Bianca menutup mulutnya untuk menahan suara apapun yang akan menghentikan perbincangan itu.
"Ya Tuhan. Jangan biarkan Bara, Ren. Kalian sudah terlalu banyak membantu kami. Dia masih terlalu muda. Bahkan Bianca,... Ya Tuhan." Febia tak kuasa lagi menahan tangisnya.
"Hei, tenang, Feb. Bukan Bara yang akan jadi pendonor untuk Faris."

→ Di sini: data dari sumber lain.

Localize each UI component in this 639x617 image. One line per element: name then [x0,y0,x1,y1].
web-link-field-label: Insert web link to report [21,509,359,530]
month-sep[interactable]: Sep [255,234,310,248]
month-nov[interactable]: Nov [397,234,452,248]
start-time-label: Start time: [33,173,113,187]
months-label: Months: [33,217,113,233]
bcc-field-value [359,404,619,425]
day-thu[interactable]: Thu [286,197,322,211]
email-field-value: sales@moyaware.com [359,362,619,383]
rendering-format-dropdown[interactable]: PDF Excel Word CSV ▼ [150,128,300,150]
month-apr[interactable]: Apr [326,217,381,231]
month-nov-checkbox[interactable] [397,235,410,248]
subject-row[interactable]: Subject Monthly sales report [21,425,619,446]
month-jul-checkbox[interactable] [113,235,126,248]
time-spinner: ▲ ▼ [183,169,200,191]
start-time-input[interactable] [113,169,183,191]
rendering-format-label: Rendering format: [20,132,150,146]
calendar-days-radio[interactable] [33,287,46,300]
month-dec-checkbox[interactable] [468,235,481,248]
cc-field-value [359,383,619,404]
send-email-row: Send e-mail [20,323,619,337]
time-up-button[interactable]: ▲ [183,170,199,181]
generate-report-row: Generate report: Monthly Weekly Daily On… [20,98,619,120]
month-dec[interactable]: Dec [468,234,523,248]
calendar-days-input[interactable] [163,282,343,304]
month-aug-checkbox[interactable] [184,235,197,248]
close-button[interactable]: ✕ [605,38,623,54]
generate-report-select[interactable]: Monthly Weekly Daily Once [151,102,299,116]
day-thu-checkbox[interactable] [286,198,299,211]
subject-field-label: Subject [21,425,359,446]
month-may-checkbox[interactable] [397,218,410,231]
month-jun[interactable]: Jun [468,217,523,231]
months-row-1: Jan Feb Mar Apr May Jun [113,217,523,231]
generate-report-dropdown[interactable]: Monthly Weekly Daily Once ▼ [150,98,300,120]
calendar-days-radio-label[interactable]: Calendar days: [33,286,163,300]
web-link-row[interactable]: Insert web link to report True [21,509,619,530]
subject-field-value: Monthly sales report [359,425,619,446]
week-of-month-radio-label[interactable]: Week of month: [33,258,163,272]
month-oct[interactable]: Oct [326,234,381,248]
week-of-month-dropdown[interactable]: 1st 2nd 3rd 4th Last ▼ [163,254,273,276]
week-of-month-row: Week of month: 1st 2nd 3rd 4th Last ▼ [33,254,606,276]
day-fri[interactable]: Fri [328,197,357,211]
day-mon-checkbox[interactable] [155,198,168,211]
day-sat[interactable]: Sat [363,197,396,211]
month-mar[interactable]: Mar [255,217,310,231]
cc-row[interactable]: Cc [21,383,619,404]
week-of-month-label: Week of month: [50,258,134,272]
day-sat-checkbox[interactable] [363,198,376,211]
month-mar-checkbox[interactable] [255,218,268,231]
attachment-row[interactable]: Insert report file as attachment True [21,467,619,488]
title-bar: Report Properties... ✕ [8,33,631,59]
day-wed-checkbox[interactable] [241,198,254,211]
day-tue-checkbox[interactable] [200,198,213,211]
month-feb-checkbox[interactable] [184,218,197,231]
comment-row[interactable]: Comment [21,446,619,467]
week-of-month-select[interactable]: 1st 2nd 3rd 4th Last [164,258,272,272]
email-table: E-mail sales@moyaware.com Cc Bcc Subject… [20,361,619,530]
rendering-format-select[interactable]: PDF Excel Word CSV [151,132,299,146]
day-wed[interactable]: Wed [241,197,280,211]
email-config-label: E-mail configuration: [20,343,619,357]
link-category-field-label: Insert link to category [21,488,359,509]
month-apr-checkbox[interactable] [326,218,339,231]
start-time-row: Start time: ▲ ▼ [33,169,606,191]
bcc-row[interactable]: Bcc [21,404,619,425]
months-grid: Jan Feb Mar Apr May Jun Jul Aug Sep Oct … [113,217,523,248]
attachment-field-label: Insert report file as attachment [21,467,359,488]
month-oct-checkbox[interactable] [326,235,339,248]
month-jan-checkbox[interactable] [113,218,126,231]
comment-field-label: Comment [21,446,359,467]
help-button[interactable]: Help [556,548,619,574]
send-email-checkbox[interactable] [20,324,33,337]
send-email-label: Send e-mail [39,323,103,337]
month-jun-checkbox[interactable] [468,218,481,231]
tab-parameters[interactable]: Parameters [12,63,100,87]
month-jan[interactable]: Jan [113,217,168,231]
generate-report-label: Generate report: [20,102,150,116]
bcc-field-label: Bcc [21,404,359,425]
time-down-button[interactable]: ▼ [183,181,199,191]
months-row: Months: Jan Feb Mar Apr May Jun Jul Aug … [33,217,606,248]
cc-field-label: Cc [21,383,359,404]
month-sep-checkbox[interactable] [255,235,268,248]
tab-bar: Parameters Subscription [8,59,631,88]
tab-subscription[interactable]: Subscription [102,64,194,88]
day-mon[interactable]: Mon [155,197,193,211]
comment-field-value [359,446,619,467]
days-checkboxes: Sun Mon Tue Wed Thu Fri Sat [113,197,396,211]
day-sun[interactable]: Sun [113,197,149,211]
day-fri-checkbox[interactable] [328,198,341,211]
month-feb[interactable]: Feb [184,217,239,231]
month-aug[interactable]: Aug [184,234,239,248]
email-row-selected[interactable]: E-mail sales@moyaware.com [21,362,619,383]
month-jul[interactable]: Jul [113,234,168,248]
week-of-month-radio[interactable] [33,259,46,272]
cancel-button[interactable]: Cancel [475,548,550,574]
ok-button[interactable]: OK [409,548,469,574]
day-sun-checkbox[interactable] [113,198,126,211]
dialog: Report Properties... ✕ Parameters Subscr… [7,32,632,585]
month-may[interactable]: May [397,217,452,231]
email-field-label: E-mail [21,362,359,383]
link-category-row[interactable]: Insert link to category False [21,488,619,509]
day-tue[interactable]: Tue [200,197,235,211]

Febia menatap Rendra tanpa suara.
"Aku membuat semacam sayembara. Aku tidak yakin, tapi ini terdengar seperti aku yang tengah membeli ginjal orang lain untuk Faris. Dari sepuluh orang yang menawarkan diri, hanya dua orang yang cocok. Dokter tengah memilah kondisi ginjal terbaik yang bisa didonorkan."

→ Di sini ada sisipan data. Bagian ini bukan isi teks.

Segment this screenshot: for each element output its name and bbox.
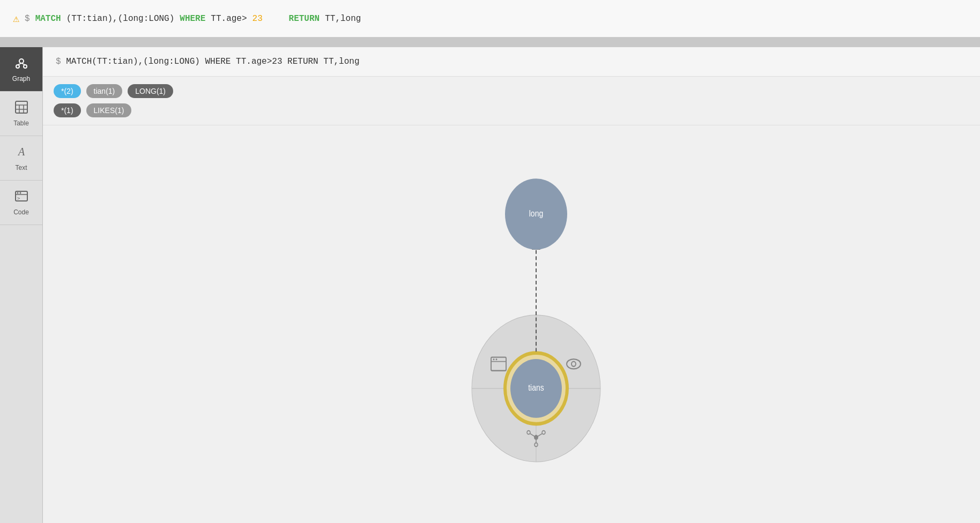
top-query-age: TT.age> [211,14,247,24]
graph-icon [14,56,28,73]
svg-text:A: A [17,146,25,158]
content-query-bar: $ MATCH(TT:tian),(long:LONG) WHERE TT.ag… [43,47,980,77]
svg-point-1 [16,65,19,68]
svg-line-3 [18,63,21,65]
svg-point-35 [505,178,567,249]
tag-tian-1[interactable]: tian(1) [86,84,123,98]
svg-point-14 [19,192,21,194]
filter-row-1: *(2) tian(1) LONG(1) [54,84,969,98]
top-kw-where: WHERE [180,14,205,24]
sidebar-text-label: Text [15,164,27,171]
main-area: Graph Table A Text [0,47,980,523]
filter-area: *(2) tian(1) LONG(1) *(1) LIKES(1) [43,77,980,125]
sidebar-item-table[interactable]: Table [0,92,42,136]
tag-all-2[interactable]: *(2) [54,84,81,98]
code-icon: >_ [14,189,28,206]
sidebar-graph-label: Graph [12,75,30,83]
tag-likes-1[interactable]: LIKES(1) [86,103,132,117]
svg-point-0 [19,59,24,63]
top-query-return: TT,long [325,14,361,24]
svg-text:>_: >_ [17,196,23,201]
table-icon [14,100,28,117]
tag-long-1[interactable]: LONG(1) [128,84,173,98]
svg-rect-5 [16,101,27,113]
svg-point-33 [510,359,562,418]
top-kw-num: 23 [253,14,263,24]
content-area: $ MATCH(TT:tian),(long:LONG) WHERE TT.ag… [43,47,980,523]
filter-row-2: *(1) LIKES(1) [54,103,969,117]
svg-point-22 [496,358,498,360]
sidebar-item-code[interactable]: >_ Code [0,181,42,225]
sidebar-code-label: Code [13,208,29,216]
content-query-text: MATCH(TT:tian),(long:LONG) WHERE TT.age>… [66,57,359,66]
sidebar-table-label: Table [13,119,29,127]
graph-canvas: tians long [43,125,980,523]
svg-point-21 [493,358,495,360]
top-query-params: (TT:tian),(long:LONG) [66,14,175,24]
top-bar: ⚠ $ MATCH (TT:tian),(long:LONG) WHERE TT… [0,0,980,38]
top-query-space [268,14,284,24]
sidebar-item-graph[interactable]: Graph [0,47,42,92]
graph-svg: tians long [43,125,980,523]
sidebar-item-text[interactable]: A Text [0,136,42,181]
svg-point-2 [24,65,27,68]
svg-line-4 [21,63,25,65]
svg-point-13 [17,192,18,194]
text-icon: A [14,145,28,162]
sidebar: Graph Table A Text [0,47,43,523]
separator [0,38,980,47]
top-kw-return: RETURN [289,14,320,24]
content-dollar: $ [56,57,61,66]
tag-all-1[interactable]: *(1) [54,103,81,117]
warning-icon: ⚠ [13,12,19,25]
top-kw-match: MATCH [35,14,61,24]
top-dollar: $ [25,14,30,24]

Febia mengernyit, tangisnya telah berhenti. "Itu ilegal, Ren."
Bianca menyetujui pendapat ibunya dalam hati.
"Aku sudah berkonsultasi dengan dokter dan pengacaraku. Semua akan baik-baik saja selama kita punya surat pernyataan dari pendonor."
Febia mengernyit. "Aku rasa ini tidak manusiawi, Ren. Aku yakin, Faris tidak akan setuju."

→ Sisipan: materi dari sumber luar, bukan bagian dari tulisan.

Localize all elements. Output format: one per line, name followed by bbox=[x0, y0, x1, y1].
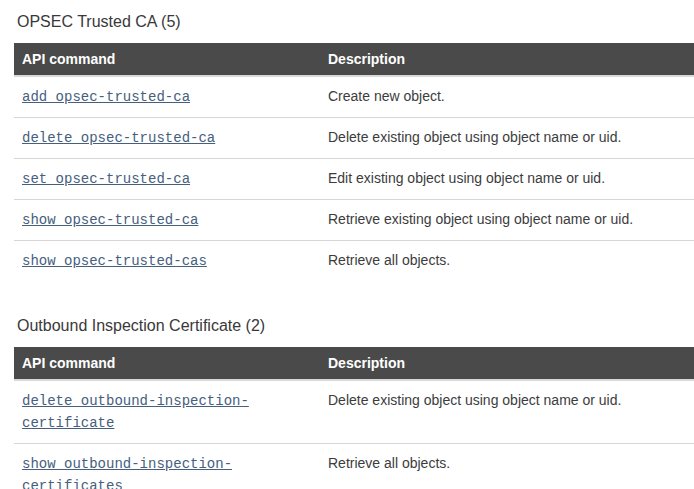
api-command-cell: show outbound-inspection-certificates bbox=[14, 444, 320, 489]
api-reference-content: OPSEC Trusted CA (5) API command Descrip… bbox=[0, 0, 694, 489]
table-header-row: API command Description bbox=[14, 43, 694, 76]
table-body: delete outbound-inspection-certificate D… bbox=[14, 380, 694, 489]
table-row: show opsec-trusted-ca Retrieve existing … bbox=[14, 200, 694, 241]
description-text: Retrieve all objects. bbox=[320, 241, 694, 282]
description-text: Edit existing object using object name o… bbox=[320, 159, 694, 200]
api-command-link[interactable]: set opsec-trusted-ca bbox=[22, 171, 190, 187]
api-command-cell: show opsec-trusted-cas bbox=[14, 241, 320, 282]
table-row: add opsec-trusted-ca Create new object. bbox=[14, 76, 694, 118]
table-header-row: API command Description bbox=[14, 347, 694, 380]
api-command-link[interactable]: show opsec-trusted-cas bbox=[22, 253, 207, 269]
column-header-api-command: API command bbox=[14, 347, 320, 380]
api-command-cell: delete opsec-trusted-ca bbox=[14, 118, 320, 159]
table-row: show outbound-inspection-certificates Re… bbox=[14, 444, 694, 489]
description-text: Retrieve existing object using object na… bbox=[320, 200, 694, 241]
api-command-cell: add opsec-trusted-ca bbox=[14, 76, 320, 118]
column-header-description: Description bbox=[320, 43, 694, 76]
description-text: Delete existing object using object name… bbox=[320, 118, 694, 159]
api-command-cell: show opsec-trusted-ca bbox=[14, 200, 320, 241]
table-row: set opsec-trusted-ca Edit existing objec… bbox=[14, 159, 694, 200]
table-row: delete opsec-trusted-ca Delete existing … bbox=[14, 118, 694, 159]
api-command-cell: delete outbound-inspection-certificate bbox=[14, 380, 320, 444]
api-command-link[interactable]: add opsec-trusted-ca bbox=[22, 89, 190, 105]
section-title: OPSEC Trusted CA (5) bbox=[17, 13, 694, 31]
api-command-table: API command Description add opsec-truste… bbox=[14, 43, 694, 281]
api-command-link[interactable]: show opsec-trusted-ca bbox=[22, 212, 198, 228]
table-row: show opsec-trusted-cas Retrieve all obje… bbox=[14, 241, 694, 282]
api-command-link[interactable]: show outbound-inspection-certificates bbox=[22, 456, 232, 489]
description-text: Delete existing object using object name… bbox=[320, 380, 694, 444]
table-row: delete outbound-inspection-certificate D… bbox=[14, 380, 694, 444]
column-header-description: Description bbox=[320, 347, 694, 380]
api-command-link[interactable]: delete opsec-trusted-ca bbox=[22, 130, 215, 146]
api-section: OPSEC Trusted CA (5) API command Descrip… bbox=[14, 13, 694, 281]
api-section: Outbound Inspection Certificate (2) API … bbox=[14, 317, 694, 489]
api-command-link[interactable]: delete outbound-inspection-certificate bbox=[22, 393, 249, 431]
table-body: add opsec-trusted-ca Create new object. … bbox=[14, 76, 694, 281]
column-header-api-command: API command bbox=[14, 43, 320, 76]
description-text: Create new object. bbox=[320, 76, 694, 118]
section-title: Outbound Inspection Certificate (2) bbox=[17, 317, 694, 335]
description-text: Retrieve all objects. bbox=[320, 444, 694, 489]
api-command-cell: set opsec-trusted-ca bbox=[14, 159, 320, 200]
api-command-table: API command Description delete outbound-… bbox=[14, 347, 694, 489]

"Ini kulakukan demi Bara dan Bianca, Feb. Bara ingin kurang dari satu bulan ini, Faris bisa mendapat ginjal dan kembali hidup normal."
Bianca tidak lagi mendengar apapun. Sejak awal, Bara yang mendesak Om Rendra untuk memburu pendonor ginjal yang butuh uang. Bara ingin ayah Bianca cepat sembuh. Bahkan Bara rela mengorbankan salah satu ginjalnya.
Kebahagiaanya. Rasa syukurnya. Harapannya. Semua karena paksaan Bara pada Om Rendra, seorang ayah yang selalu menuruti putra kesayangannya.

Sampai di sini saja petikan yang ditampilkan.